Analisis DNA, DNA probing, gone blotting dan pemeriksaan PCR (Polymerase Chain Reaction) merupakan jenis pemeriksaan yang lebih maju.

F.   PENATALAKSAAN

1.Transfusi sel darah merah (SDM) sampai kadar Hb sekitar 11 g/dl. Pemberian sel darah merah sebaiknya 10 – 20 ml/kg berat badan.
2.Pemberian chelating agents (Desferal) secara intravena atau subkutan. Desferiprone merupakan sediaan dalam bentuk peroral. Namun manfaatnya lebih rendah dari desferal dan memberikan bahaya fibrosis hati.
3.Tindakan splenektomi perlu dipertimbangkan terutama bila ada tanda – tanda hipersplenisme atau kebutuhan transfusi meningkat atau karena sangat besarnya limpa.
4.Transplantasi sumsum tulang biasa dilakukan pada thalasemia beta mayor.
           
G. ASUHAN KEPERAWATAN
1.    PENGKAJIAN
1.Pengkajian Fisik
Melakukan pemeriksaan fisik.
Kaji riwayat kesehatan, terutama yang berkaitan dengan anemia dan riwayat penyakit tersebut dalam keluarga. Observasi gejala penyakit anemia.
2.Pengkajian Umum
Pertumbuhan yang terhambat, Anemia kronik, Kematangan seksual yang tertunda.
3.Krisis Vaso-Occlusive
Sakit yang dirasakan
Gejala yang berkaitan dengan ischemia dan daerah yang berhubungan.
·      Ekstremitas: kulit tangan dan kaki yang mengelupas disertai rasa sakit yang menjalar.
·      Abdomen : sakit yang sangat sehingga dapat dilakukan tindakan pembedahan
·      Cerebrum : stroke, gangguan penglihatan.
·      Pinggang : gejalanya seperti pada penyakit paru-paru basah.
·      Liver : obstruksi jaundise, koma hepatikum.
·      Ginjal : hematuria.
Efek dari krisis vaso-occclusive kronis adalah:
·      Hati: cardiomegali, murmur sistolik
·      Paru-paru: gangguan fungsi paru-paru, mudah terinfeksi.
·      Ginjal: ketidakmampuan memecah senyawa urin, gagal ginjal.
·      Genital: terasa sakit, tegang.
·      Liver: hepatomegali, sirosis.
·      Mata: ketidaknormalan lensa yang mengakibatkan gangguan penglihatan, kadang menyebabkan terganggunya lapisan retina dan dapat menyebabkan kebutaan.
·      Ekstremitas: perubahan tulang-tulang terutama bisa membuat bungkuk, mudah terjangkit virus salmonela osteomyelitis.

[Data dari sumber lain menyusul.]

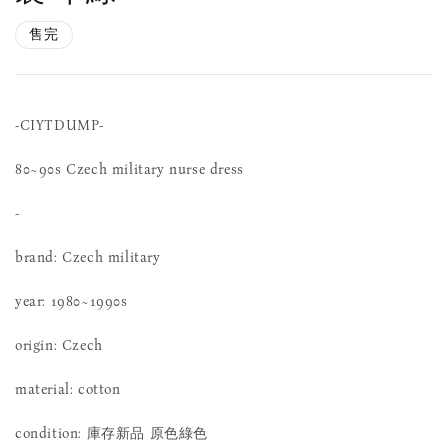
售完
-CIYTDUMP-
80~90s Czech military nurse dress
-
brand: Czech military
year: 1980~1990s
origin: Czech
material: cotton
condition: 庫存新品 原色綠色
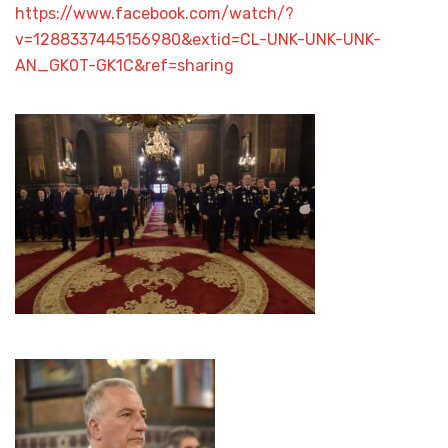
https://www.facebook.com/watch/?
v=1288337445156980&extid=CL-UNK-UNK-UNK-
AN_GK0T-GK1C&ref=sharing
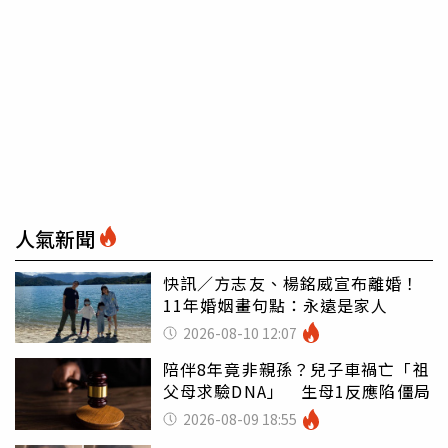
人氣新聞
快訊／方志友、楊銘威宣布離婚！
11年婚姻畫句點：永遠是家人
2026-08-10 12:07
陪伴8年竟非親孫？兒子車禍亡「祖
父母求驗DNA」 生母1反應陷僵局
2026-08-09 18:55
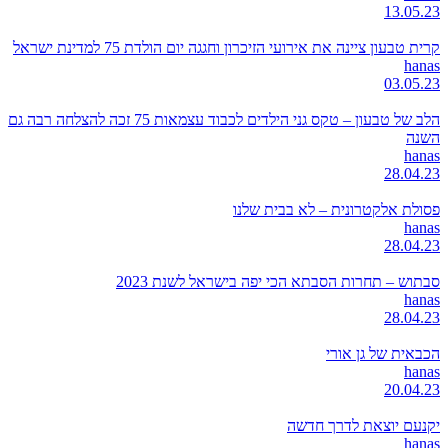
13.05.23
קרית טבעון ציינה את אירועי הזיכרון וחגגה יום הולדת 75 למדינת ישראל
hanas
03.05.23
הלב של טבעון – טקס גני הילדים לכבוד עצמאות 75 זכה להצלחה רבה גם
השנה
hanas
28.04.23
פסולת אלקטרונית – לא בבית שלנו
hanas
28.04.23
סבתוש – תחרות הסבתא הכי יפה בישראל לשנת 2023
hanas
28.04.23
הכבאית של גן אורי
hanas
20.04.23
יקנעם יוצאת לדרך חדשה
hanas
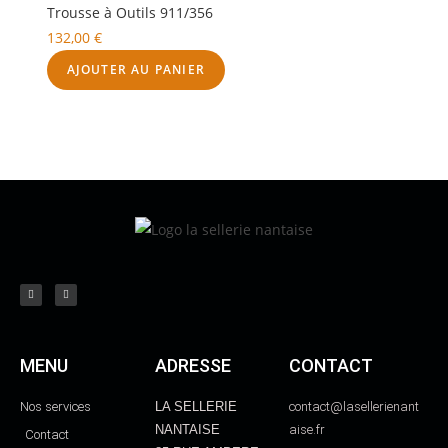
Trousse à Outils 911/356
132,00
€
AJOUTER AU PANIER
MENU
ADRESSE
CONTACT
Nos services
LA SELLERIE
contact@lasellerienant
NANTAISE
aise.fr
Contact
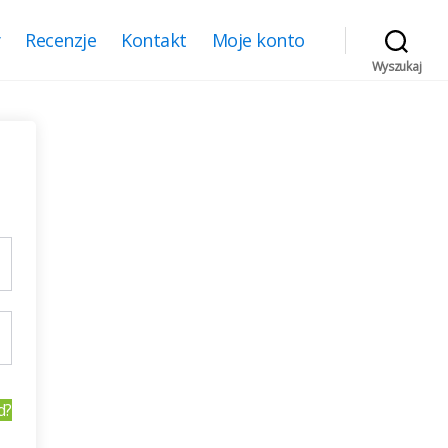
y
Recenzje
Kontakt
Moje konto
Wyszukaj
d?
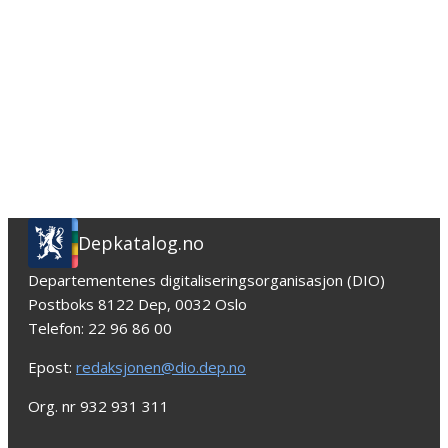
Depkatalog.no
Departementenes digitaliseringsorganisasjon (DIO)
Postboks 8122 Dep, 0032 Oslo
Telefon: 22 96 86 00
Epost:
redaksjonen@dio.dep.no
Org. nr 932 931 311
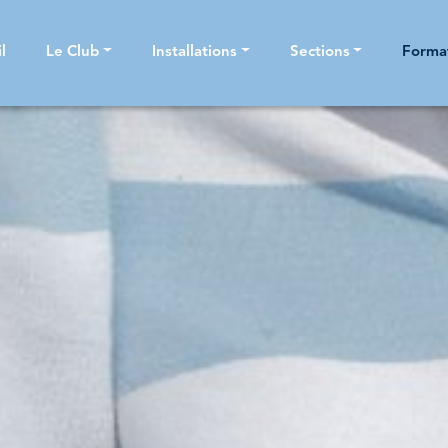
l
Le Club
Installations
Sections
Forma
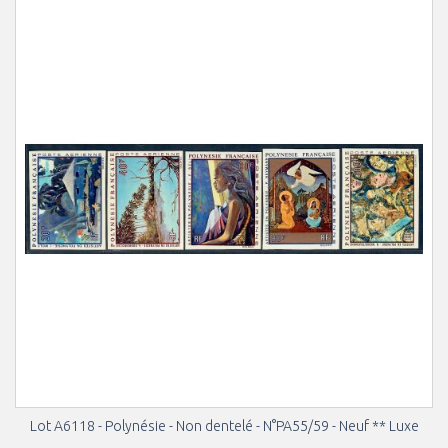
Lot A6118 - Polynésie - Non dentelé - N°PA55/59 - Neuf ** Luxe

2.        DIAGNOSA KEPERAWATAN
1.    Resiko tinggi injuri berhubungan dengan hemoglobin abnormal, penurunan kadar oksigen , dehidrasi.
2.    Nyeri berhubungan dengan anoxia membran (vaso occlusive krisis)
3.    Perubahan proses dalam keluarga berhubungan dengan dampak penyakit anak pada fungsi keluarga; resiko penyembuhan yang lama pada anak.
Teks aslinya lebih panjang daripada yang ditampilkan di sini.